* PROBLEM REQUIREMENTS: Search the listing below for the word "Voice" and return each line that contains it.

* DATASET CONTENT:
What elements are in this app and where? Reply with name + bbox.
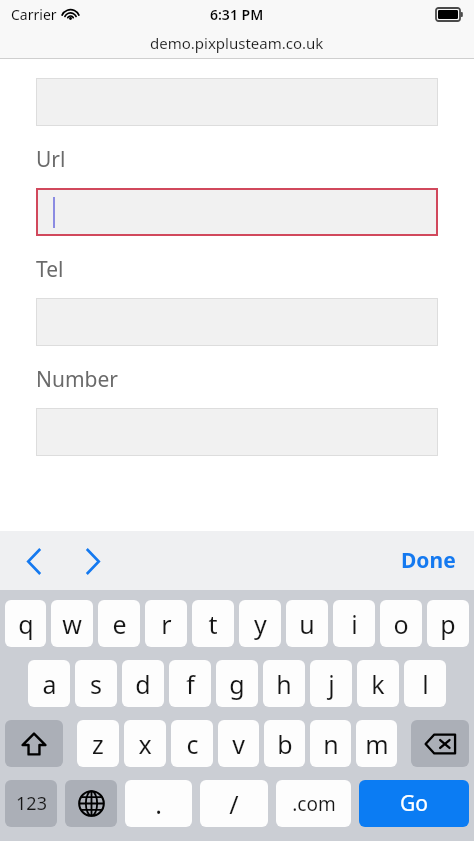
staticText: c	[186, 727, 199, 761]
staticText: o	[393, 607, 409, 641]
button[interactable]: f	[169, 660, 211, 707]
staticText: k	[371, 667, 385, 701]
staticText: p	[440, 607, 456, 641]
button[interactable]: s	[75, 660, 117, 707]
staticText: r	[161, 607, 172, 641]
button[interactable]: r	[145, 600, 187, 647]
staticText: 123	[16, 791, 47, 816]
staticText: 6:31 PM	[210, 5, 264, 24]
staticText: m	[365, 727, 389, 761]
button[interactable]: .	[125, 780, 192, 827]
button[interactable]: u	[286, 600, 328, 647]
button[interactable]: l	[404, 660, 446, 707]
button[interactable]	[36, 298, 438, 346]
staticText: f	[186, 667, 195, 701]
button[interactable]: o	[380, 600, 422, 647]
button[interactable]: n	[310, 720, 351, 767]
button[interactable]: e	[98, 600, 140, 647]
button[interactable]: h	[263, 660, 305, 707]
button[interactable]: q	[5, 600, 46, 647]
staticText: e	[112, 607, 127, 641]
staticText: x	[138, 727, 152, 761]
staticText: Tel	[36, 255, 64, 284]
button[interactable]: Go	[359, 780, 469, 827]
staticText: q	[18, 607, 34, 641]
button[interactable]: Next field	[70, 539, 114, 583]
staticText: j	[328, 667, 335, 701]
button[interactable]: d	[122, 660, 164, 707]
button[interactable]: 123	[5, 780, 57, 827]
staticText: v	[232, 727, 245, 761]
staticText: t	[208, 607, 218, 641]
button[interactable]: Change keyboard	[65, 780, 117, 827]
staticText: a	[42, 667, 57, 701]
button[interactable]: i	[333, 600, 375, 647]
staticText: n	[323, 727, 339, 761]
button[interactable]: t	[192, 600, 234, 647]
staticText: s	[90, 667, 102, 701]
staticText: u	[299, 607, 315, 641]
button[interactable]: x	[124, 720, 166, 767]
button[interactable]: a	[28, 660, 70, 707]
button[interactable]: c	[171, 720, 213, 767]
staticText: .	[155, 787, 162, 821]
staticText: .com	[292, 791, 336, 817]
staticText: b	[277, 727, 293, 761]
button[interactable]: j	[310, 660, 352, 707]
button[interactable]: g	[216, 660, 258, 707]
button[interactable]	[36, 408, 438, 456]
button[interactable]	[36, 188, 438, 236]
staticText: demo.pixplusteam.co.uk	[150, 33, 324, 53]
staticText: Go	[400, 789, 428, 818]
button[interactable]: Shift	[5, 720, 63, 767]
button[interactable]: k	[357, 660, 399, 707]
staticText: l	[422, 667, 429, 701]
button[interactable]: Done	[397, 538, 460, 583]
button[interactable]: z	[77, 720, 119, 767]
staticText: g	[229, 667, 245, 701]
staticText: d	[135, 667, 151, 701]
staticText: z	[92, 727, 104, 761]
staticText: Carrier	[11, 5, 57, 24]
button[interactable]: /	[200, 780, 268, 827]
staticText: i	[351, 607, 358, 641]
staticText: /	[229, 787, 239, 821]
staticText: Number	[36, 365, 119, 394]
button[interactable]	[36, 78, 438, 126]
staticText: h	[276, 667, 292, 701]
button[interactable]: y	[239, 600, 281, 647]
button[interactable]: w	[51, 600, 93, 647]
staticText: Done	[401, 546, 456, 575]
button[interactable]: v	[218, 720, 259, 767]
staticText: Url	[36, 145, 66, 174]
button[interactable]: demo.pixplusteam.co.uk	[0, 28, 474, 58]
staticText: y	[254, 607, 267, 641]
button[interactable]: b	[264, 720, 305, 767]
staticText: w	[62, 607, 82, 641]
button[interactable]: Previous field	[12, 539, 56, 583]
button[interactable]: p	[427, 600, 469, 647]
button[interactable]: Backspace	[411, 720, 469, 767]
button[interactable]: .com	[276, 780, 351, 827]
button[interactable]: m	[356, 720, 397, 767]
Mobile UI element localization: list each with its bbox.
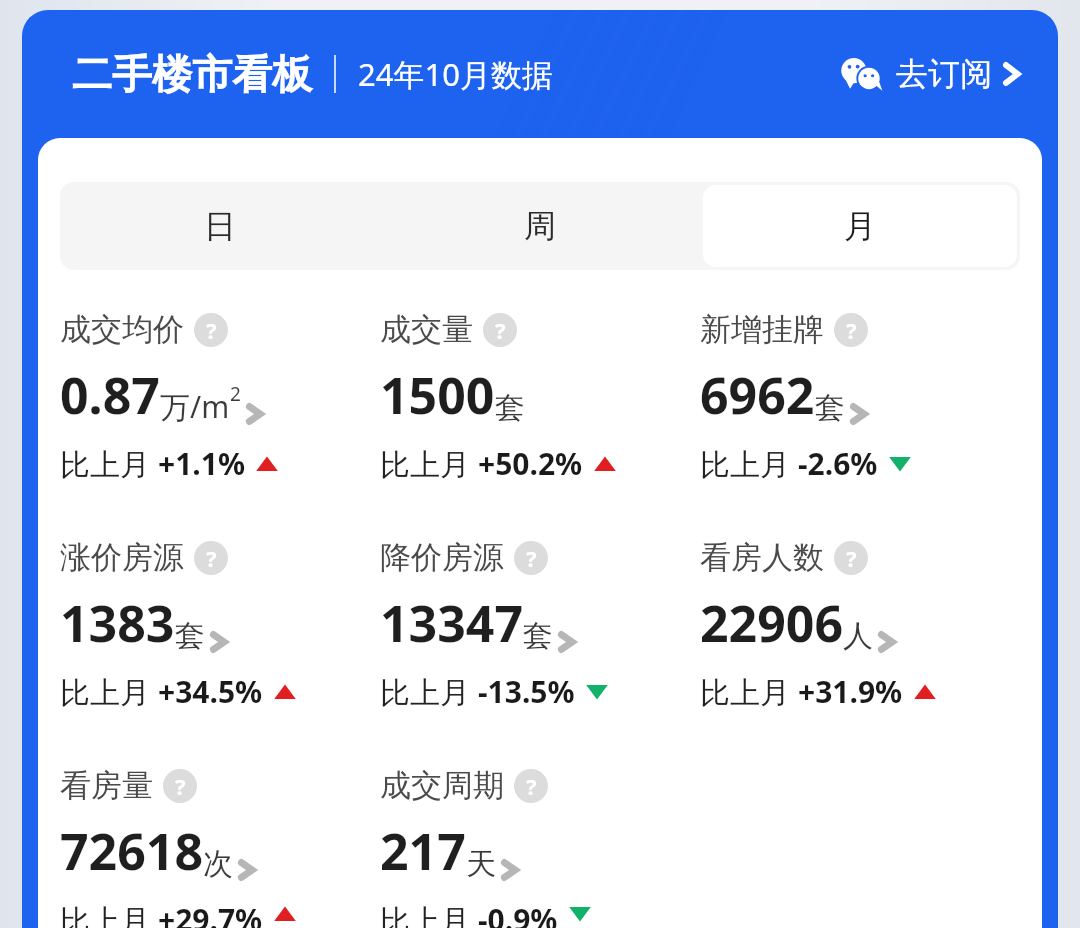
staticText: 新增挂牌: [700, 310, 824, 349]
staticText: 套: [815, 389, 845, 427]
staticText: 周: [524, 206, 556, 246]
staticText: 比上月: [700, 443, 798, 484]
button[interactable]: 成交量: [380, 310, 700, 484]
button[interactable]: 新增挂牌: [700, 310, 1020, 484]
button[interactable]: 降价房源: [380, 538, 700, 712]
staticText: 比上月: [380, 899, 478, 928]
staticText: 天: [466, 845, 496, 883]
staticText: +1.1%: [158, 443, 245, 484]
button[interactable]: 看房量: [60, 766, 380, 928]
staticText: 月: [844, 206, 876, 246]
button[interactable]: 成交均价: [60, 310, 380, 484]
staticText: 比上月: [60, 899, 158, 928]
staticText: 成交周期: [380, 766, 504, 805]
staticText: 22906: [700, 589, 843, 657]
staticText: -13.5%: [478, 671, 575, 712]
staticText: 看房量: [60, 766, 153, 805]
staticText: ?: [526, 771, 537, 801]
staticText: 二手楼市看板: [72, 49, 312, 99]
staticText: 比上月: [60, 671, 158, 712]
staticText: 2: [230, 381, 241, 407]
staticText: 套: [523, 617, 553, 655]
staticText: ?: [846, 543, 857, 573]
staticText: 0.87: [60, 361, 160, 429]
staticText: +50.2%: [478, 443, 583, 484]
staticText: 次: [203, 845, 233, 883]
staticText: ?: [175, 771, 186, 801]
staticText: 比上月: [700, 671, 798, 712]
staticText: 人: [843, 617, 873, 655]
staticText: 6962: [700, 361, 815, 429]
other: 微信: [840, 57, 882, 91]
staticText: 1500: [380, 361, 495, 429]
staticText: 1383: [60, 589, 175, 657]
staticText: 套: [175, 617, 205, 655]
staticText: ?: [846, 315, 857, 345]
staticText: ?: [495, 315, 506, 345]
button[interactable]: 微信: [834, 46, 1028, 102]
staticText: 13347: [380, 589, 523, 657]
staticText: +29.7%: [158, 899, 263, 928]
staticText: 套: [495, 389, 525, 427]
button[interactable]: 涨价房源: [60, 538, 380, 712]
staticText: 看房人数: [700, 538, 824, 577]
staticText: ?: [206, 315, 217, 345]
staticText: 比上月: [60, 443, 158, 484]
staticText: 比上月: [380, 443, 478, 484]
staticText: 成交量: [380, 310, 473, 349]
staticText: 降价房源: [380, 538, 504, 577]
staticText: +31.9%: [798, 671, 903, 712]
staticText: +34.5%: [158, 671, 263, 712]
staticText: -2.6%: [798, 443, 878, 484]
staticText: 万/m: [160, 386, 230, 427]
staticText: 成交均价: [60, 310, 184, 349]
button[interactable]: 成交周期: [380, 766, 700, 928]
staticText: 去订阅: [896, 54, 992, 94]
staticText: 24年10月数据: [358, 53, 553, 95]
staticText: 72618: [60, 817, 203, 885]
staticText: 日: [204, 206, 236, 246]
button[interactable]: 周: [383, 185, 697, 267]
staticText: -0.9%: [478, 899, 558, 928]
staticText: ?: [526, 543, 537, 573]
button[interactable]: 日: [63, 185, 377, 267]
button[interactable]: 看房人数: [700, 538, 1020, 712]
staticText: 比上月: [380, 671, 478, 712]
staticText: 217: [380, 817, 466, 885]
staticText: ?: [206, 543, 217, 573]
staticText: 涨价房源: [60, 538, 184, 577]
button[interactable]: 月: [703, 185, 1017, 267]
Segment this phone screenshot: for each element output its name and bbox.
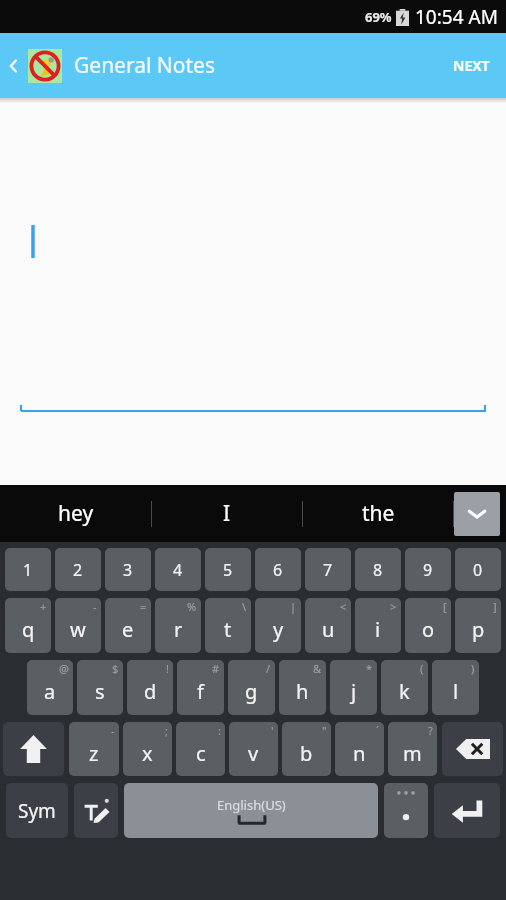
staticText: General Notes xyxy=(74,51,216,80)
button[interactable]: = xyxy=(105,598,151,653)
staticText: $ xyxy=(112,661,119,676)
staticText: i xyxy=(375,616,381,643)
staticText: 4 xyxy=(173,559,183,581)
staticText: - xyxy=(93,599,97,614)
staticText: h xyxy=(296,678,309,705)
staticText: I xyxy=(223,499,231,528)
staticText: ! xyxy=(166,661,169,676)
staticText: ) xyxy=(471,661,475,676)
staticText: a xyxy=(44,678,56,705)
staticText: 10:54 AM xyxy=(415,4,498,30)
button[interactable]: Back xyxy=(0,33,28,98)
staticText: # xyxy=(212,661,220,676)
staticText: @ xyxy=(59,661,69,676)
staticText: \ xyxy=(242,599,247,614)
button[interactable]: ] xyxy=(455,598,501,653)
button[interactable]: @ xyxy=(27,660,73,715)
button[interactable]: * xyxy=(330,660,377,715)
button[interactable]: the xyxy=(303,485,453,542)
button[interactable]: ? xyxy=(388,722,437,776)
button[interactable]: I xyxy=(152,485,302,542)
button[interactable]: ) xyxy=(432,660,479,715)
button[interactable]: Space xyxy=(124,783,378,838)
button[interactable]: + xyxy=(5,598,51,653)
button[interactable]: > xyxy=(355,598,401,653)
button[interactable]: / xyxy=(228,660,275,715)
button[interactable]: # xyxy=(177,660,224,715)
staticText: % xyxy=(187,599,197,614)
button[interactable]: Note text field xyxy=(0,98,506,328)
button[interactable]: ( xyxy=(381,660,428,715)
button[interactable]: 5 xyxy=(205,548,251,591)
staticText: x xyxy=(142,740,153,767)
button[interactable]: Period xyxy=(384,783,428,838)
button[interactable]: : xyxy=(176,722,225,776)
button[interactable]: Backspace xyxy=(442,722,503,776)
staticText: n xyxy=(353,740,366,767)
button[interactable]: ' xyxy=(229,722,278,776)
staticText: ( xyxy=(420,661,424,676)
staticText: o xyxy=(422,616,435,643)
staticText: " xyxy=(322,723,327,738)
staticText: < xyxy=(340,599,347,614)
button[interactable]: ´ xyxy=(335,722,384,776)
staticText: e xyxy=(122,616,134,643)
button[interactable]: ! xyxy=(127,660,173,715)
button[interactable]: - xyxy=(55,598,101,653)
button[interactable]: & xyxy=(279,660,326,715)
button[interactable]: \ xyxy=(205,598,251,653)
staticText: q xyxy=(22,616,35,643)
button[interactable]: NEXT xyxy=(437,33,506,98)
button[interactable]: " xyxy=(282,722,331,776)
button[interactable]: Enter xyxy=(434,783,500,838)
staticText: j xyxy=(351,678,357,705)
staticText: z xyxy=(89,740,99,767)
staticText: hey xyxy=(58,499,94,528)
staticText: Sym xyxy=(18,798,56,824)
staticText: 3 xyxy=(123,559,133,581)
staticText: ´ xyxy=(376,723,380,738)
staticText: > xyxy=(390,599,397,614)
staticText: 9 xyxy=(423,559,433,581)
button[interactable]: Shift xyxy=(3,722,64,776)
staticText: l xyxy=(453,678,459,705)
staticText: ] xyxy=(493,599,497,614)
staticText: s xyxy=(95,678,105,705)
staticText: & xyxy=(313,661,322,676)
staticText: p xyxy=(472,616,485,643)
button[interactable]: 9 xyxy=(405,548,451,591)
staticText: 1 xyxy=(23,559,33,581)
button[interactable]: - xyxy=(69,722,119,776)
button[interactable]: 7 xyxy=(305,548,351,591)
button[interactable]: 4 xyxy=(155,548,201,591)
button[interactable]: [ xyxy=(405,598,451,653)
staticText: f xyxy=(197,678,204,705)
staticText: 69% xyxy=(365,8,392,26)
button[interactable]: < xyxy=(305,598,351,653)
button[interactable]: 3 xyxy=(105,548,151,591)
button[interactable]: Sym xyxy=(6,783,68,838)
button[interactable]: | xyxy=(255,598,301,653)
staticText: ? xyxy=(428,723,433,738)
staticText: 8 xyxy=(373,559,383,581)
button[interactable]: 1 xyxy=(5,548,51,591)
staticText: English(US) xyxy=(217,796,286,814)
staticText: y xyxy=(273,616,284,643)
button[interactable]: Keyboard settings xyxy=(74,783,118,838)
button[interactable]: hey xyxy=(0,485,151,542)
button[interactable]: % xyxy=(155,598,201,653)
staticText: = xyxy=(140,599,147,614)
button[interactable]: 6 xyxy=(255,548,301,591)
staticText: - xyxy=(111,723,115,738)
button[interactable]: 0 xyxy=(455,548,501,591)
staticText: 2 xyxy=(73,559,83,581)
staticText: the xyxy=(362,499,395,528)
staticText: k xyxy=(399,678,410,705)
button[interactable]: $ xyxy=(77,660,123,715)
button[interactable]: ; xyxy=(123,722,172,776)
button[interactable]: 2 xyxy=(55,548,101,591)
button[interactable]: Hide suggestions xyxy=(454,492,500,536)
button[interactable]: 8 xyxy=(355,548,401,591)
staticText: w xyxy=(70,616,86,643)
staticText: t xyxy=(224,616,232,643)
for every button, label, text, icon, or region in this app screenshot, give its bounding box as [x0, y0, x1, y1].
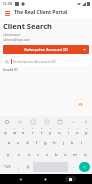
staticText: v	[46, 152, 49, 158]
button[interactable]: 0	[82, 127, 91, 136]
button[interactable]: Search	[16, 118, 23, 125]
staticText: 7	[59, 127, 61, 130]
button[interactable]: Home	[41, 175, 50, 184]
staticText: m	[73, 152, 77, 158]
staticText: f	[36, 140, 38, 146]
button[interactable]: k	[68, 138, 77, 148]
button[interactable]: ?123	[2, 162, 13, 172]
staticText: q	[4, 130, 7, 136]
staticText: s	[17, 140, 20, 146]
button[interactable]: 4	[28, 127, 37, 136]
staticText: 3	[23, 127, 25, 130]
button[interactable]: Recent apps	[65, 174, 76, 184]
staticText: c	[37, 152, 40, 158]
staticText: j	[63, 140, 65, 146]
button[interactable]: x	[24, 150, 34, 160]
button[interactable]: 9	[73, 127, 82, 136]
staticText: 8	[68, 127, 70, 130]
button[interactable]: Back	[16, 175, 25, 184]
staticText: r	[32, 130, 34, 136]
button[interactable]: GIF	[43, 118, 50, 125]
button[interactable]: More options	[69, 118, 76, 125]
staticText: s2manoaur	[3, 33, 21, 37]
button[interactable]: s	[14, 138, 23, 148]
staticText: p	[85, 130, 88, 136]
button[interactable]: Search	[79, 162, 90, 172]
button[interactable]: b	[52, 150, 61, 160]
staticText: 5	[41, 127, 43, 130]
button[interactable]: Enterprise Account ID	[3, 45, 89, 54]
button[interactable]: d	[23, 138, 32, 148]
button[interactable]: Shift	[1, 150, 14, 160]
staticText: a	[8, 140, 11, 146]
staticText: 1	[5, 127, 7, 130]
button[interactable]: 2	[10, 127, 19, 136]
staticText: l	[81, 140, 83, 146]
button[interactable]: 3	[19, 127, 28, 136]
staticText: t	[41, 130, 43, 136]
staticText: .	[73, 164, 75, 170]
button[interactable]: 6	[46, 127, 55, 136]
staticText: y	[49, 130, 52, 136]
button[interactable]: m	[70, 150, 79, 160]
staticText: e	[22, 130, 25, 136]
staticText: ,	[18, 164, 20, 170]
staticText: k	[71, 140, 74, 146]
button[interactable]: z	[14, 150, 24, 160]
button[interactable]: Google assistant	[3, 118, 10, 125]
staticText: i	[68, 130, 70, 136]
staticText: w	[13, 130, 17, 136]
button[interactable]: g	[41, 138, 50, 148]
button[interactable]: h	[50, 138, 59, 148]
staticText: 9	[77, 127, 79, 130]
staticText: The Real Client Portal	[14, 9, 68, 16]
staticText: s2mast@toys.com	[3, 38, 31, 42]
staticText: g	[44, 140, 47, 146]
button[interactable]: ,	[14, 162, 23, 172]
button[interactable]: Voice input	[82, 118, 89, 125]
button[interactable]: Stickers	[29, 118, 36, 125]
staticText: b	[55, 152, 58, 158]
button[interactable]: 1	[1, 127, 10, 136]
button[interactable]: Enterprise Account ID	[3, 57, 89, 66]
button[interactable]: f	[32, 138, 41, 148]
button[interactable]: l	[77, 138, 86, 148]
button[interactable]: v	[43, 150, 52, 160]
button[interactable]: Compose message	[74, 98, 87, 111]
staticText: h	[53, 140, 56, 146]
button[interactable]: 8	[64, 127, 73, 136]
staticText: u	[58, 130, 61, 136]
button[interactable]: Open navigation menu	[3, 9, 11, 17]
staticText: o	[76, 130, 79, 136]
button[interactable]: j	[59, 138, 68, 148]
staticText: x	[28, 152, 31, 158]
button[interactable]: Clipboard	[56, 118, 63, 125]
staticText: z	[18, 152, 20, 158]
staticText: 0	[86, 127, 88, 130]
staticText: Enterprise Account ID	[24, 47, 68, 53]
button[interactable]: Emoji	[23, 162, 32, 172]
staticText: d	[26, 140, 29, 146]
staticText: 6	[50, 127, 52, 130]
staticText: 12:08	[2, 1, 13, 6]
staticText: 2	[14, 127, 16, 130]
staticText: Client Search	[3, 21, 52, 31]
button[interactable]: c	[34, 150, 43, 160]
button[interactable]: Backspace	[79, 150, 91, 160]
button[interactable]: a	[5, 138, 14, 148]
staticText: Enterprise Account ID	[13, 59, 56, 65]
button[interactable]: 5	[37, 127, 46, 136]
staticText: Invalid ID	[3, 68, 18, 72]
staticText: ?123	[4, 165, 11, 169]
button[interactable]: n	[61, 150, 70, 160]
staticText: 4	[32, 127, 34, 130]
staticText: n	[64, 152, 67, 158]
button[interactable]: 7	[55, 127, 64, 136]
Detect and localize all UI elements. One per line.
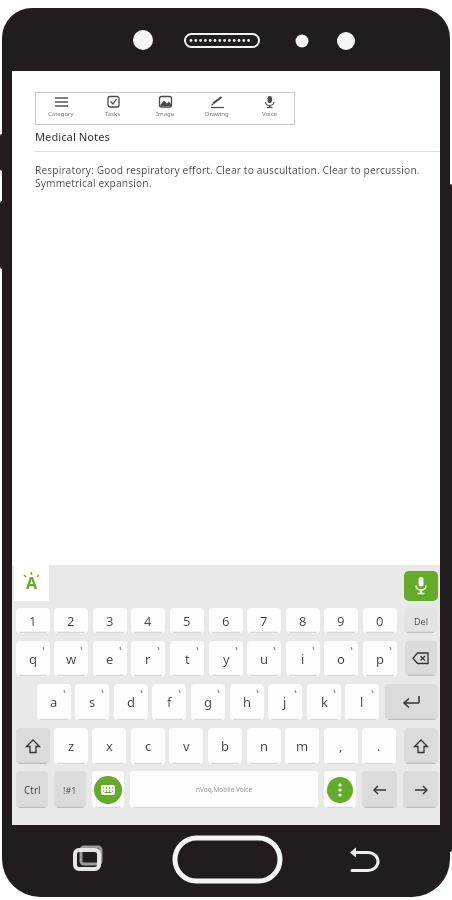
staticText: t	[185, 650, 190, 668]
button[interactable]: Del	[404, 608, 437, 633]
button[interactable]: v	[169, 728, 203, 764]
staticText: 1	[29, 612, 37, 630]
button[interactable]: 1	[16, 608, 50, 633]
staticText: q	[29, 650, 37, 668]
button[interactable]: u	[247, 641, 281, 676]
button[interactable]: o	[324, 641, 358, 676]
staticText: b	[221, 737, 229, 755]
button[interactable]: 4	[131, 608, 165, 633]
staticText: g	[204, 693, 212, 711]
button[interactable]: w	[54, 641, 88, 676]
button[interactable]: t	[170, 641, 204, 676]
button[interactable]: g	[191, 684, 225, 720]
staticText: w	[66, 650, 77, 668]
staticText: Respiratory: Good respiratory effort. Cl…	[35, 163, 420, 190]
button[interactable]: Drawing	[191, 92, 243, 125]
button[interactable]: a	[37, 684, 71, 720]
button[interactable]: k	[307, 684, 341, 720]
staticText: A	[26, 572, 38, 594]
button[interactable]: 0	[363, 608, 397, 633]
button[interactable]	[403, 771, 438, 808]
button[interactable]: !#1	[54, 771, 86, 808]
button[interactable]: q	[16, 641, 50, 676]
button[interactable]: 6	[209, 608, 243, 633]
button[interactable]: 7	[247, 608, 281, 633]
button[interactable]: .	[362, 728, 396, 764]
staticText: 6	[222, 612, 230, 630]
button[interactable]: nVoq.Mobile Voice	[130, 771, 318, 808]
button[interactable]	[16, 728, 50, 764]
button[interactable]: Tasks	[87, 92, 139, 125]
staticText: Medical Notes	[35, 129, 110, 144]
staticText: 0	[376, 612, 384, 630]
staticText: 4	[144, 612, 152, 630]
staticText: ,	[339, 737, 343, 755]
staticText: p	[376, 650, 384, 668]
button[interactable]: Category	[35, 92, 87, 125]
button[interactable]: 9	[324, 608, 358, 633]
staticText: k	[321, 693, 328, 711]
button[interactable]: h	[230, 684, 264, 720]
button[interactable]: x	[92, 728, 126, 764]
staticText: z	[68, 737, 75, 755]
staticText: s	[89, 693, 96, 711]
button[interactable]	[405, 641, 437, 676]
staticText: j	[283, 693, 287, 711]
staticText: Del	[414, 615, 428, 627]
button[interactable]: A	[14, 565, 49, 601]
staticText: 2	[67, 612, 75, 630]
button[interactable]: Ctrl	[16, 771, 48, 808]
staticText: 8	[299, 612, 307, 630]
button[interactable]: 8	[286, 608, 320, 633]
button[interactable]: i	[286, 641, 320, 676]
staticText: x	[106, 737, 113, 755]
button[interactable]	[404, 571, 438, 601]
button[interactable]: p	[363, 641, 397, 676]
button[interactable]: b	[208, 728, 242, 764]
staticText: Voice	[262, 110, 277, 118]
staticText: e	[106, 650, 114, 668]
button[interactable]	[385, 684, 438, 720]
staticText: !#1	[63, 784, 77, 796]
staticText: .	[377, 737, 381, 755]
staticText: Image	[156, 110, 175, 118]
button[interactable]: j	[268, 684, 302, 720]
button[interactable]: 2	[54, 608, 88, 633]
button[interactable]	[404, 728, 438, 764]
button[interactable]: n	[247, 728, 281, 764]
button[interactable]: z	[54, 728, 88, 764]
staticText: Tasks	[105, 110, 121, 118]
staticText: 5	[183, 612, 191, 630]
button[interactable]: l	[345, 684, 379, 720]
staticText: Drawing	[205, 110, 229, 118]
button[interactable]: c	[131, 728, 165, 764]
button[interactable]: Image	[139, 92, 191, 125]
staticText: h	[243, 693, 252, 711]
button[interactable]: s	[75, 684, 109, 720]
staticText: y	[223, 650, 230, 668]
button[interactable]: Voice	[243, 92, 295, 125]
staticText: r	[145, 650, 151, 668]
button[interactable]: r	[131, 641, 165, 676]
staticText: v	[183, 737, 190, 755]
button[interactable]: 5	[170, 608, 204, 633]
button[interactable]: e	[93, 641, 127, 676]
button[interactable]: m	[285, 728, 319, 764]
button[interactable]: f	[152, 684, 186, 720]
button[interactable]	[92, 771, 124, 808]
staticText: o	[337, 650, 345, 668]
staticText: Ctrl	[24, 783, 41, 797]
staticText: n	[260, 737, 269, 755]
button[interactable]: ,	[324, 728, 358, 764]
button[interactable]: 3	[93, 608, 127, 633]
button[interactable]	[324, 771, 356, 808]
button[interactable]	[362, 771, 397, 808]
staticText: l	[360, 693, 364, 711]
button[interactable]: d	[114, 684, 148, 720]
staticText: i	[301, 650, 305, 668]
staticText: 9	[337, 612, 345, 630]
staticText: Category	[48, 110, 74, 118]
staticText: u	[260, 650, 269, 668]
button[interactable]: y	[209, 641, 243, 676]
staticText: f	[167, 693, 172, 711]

* TASK OUTPUT:
button[interactable]: Voice input	[82, 118, 89, 125]
button[interactable]: nVoq.Mobile Voice	[130, 771, 318, 808]
staticText: Voice	[262, 110, 277, 118]
button[interactable]: Voice	[243, 92, 295, 125]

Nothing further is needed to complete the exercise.